4. Typische Empfindlichkeitswerte
Die erreichbare Empfindlichkeit hängt stark vom jeweiligen System und der jeweiligen Ausrüstung ab.
Hochpräzise Auswuchtmaschinen (Werkstattumgebung)
- Empfindlichkeit: 0,1 bis 1 g·mm pro kg Rotormasse.
- Anwendungsbereiche: Turbinenrotoren, Präzisionsspindeln, Hochgeschwindigkeitsanlagen.
- Erreichbar G-Noten: G 0.4 to G 2.5.
Auswuchten vor Ort mit tragbaren Geräten
- Empfindlichkeit: 5 bis 50 g·mm pro kg Rotormasse.
- Anwendungsbereiche: die meisten Industriemaschinen – Ventilatoren, Motoren, Pumpen.
- Erreichbare G-Stufen: G 2,5 bis G 16.
Große Maschinen mit niedriger Drehzahl (vor Ort)

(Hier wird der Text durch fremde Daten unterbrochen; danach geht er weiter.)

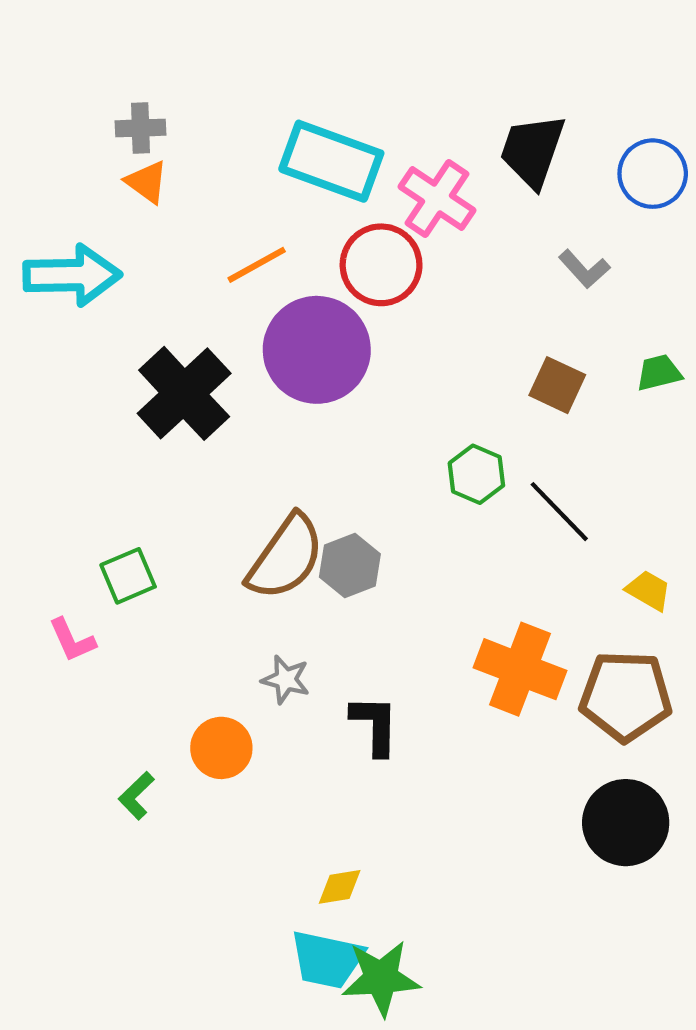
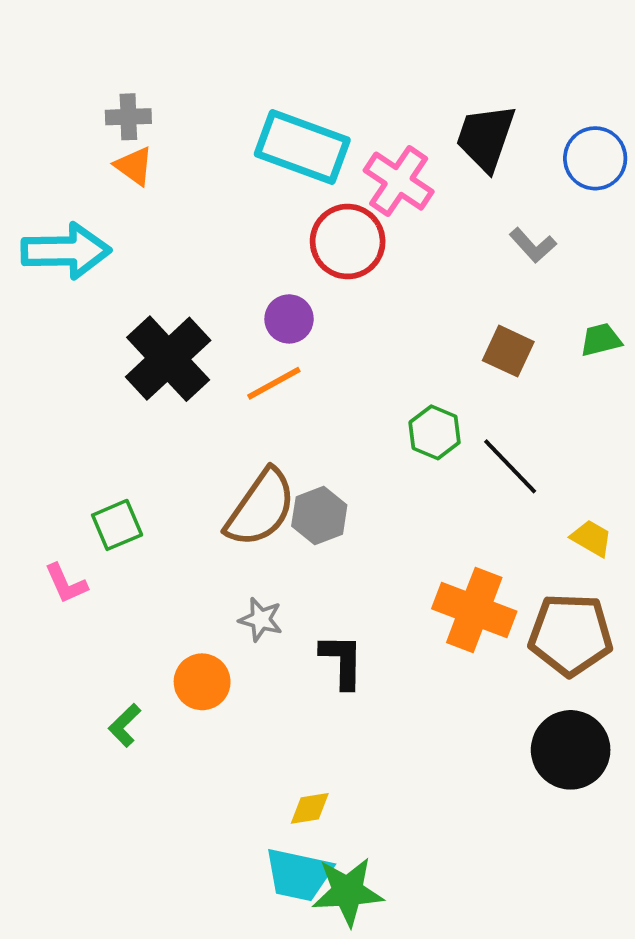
orange line: (257, 265) -> (274, 383), moved
purple circle: (317, 350) -> (289, 319), size x0.5

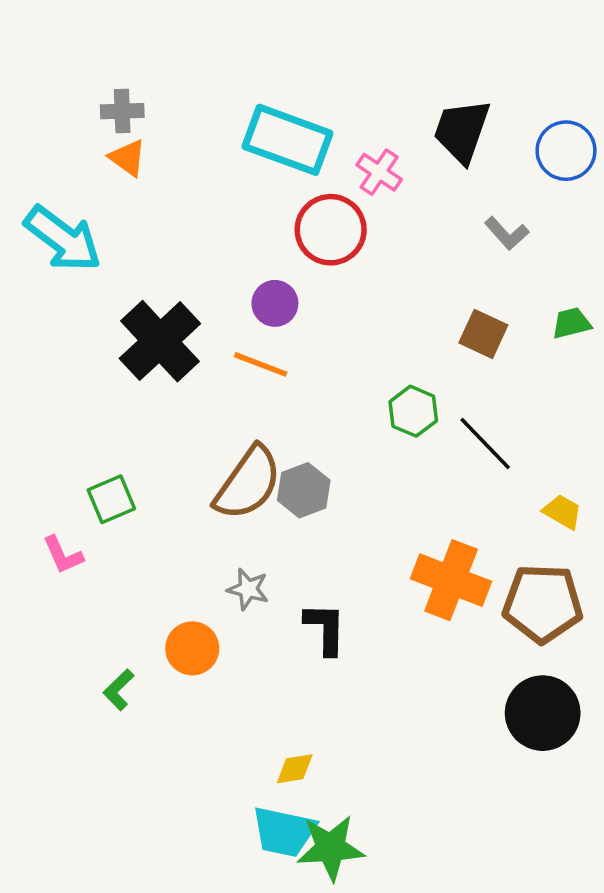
pink cross: (399, 181) -> (379, 172), size x0.7
cyan arrow: (66, 251) -> (63, 239), turned 38
orange line: (274, 383) -> (261, 364), turned 50

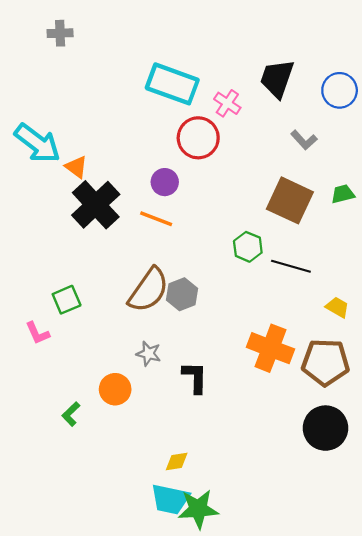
gray cross: (122, 111) -> (60, 33), moved
orange triangle: (128, 158) -> (76, 167), moved
brown square: (483, 334) -> (290, 200), size x1.6
black line: (485, 444) -> (291, 266), turned -30

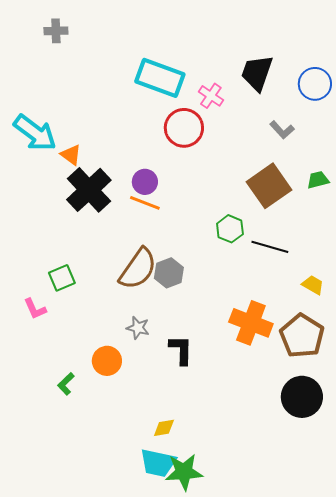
purple circle: (165, 182) -> (145, 182), moved
brown square: (290, 200) -> (269, 186), turned 30
brown pentagon: (325, 362) -> (302, 336), turned 30

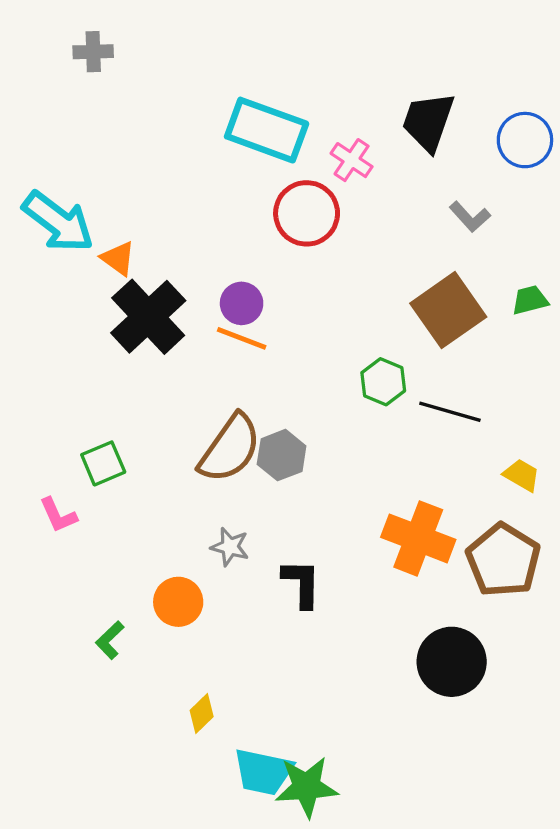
black circle: (302, 397) -> (452, 662), moved
yellow diamond: (164, 428) -> (202, 713), moved, turned -35

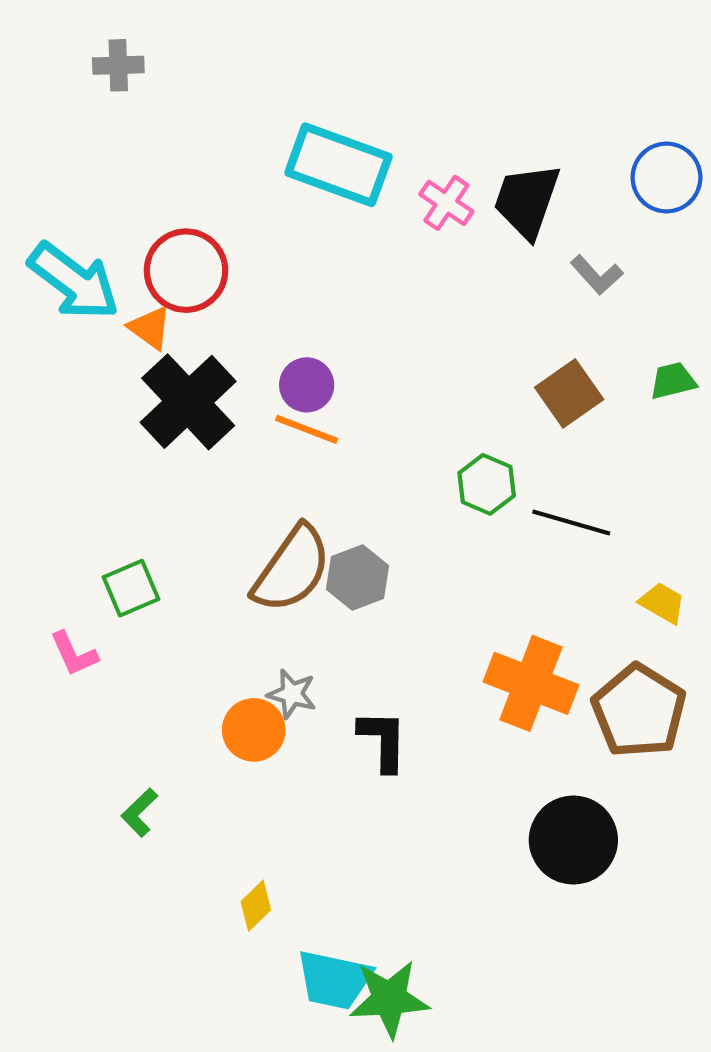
black trapezoid: (428, 122) -> (527, 201), moved
red circle: (307, 213) -> (186, 271), moved
brown square: (448, 310) -> (569, 393), size x0.7
orange circle: (178, 602) -> (254, 730), moved

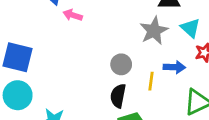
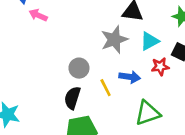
cyan triangle: (190, 28) -> (150, 41), turned 42
yellow line: (151, 81) -> (106, 88), turned -42

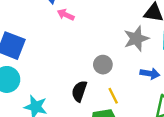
yellow line: (106, 88) -> (113, 96), moved
black semicircle: (72, 98) -> (79, 91), moved

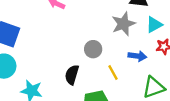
yellow line: (113, 96) -> (113, 72), moved

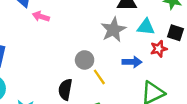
cyan triangle: (154, 25) -> (146, 27), turned 42
yellow line: (113, 72) -> (99, 77), moved

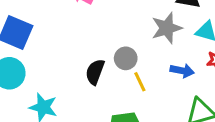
black semicircle: (65, 89) -> (95, 72), moved

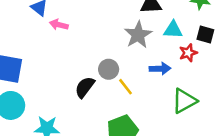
black semicircle: (95, 72) -> (85, 87), turned 30

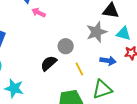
gray circle: (109, 69) -> (66, 46), moved
green triangle: (184, 101) -> (102, 89), moved

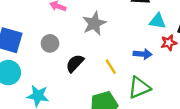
gray star: (97, 32) -> (94, 23), moved
gray circle: (66, 46) -> (50, 43), moved

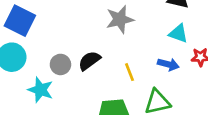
cyan triangle: (158, 21) -> (178, 34), moved
gray circle: (50, 43) -> (60, 64), moved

- Empfindlichkeit: 100 bis 1000 g·mm pro kg Rotormasse.
- Anwendungen: Große Brecher, langsam laufende Mühlen, massive Rotoren
- Erreichbare G-Klassen: G 16 bis G 40+.
Diese Bereiche erklären, warum Feldauswuchten erreicht eine gute, aber keine Laborqualität: Die montierte Maschine, ihr Fundament und ihre Umgebung befinden sich alle zwischen dem Rotor und dem Sensor.
5. Verbesserung der Auswuchtempfindlichkeit
Wenn eine Aufgabe mehr Empfindlichkeit erfordert, als das System derzeit bietet, stehen verschiedene Möglichkeiten zur Verfügung.
Modernisierung der Ausrüstung
- Verwenden Sie hochwertigere Sensoren mit höherer Auflösung und geringerem Rauschen.
- Wechseln Sie zu einem präziseren Schwingungsanalysator.
- Verbessern Sie die Genauigkeit des Drehzahlmessers oder der Phasenreferenz.
Optimierung der Messtechnik
- Mitteln Sie mehrere Messungen, um Zufallsrauschen zu unterdrücken.
- Wuchten Sie bei höheren Drehzahlen aus, bei denen die Unwuchtkräfte größer sind.
- Optimieren Sie die Sensorbefestigung – näher an den Lagern und fester befestigt.
- Schirmen Sie Sensoren gegen elektromagnetische Störungen ab.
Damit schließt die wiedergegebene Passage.